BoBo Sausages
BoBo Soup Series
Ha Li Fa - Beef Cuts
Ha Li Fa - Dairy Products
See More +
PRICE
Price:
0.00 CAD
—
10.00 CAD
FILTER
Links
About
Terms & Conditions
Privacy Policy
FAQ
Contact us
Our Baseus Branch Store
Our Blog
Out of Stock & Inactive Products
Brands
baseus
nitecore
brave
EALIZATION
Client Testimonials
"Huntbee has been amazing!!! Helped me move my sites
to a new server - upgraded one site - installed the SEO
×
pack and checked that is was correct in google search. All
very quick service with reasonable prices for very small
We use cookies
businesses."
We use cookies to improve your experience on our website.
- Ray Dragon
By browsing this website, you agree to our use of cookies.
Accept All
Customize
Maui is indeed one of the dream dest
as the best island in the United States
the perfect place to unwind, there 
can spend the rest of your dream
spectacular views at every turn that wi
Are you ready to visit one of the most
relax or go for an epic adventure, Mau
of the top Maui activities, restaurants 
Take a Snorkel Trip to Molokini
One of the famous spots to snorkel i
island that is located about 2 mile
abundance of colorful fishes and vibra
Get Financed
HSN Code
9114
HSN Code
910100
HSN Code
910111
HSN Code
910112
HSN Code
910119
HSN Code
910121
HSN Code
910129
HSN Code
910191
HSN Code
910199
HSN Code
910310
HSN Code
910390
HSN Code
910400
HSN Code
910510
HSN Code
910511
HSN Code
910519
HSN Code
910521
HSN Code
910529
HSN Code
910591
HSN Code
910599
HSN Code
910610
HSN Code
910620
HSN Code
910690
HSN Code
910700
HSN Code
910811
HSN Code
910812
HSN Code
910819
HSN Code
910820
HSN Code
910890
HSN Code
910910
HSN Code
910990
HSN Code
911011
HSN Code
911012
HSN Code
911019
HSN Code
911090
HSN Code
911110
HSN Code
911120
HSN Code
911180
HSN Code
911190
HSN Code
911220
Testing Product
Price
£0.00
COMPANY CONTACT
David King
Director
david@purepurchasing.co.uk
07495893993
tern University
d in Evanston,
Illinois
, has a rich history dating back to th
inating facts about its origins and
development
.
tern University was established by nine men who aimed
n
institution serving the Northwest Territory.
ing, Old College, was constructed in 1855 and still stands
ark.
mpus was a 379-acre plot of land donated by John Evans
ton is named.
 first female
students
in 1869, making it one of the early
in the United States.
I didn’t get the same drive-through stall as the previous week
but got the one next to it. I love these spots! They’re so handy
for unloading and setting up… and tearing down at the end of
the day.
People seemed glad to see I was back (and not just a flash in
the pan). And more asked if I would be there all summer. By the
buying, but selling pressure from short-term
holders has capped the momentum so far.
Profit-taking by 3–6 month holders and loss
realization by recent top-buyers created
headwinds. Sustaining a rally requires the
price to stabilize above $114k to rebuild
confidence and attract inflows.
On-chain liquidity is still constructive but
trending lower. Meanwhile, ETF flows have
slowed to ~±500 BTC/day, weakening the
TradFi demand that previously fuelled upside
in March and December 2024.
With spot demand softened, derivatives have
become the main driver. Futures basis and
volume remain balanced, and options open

-=-=-

- **Work to be completed**:
Your task is to gather all lines from the entries above that hold the word "cookies".

- **Result for this task**:
We use cookies
We use cookies to improve your experience on our website.
By browsing this website, you agree to our use of cookies.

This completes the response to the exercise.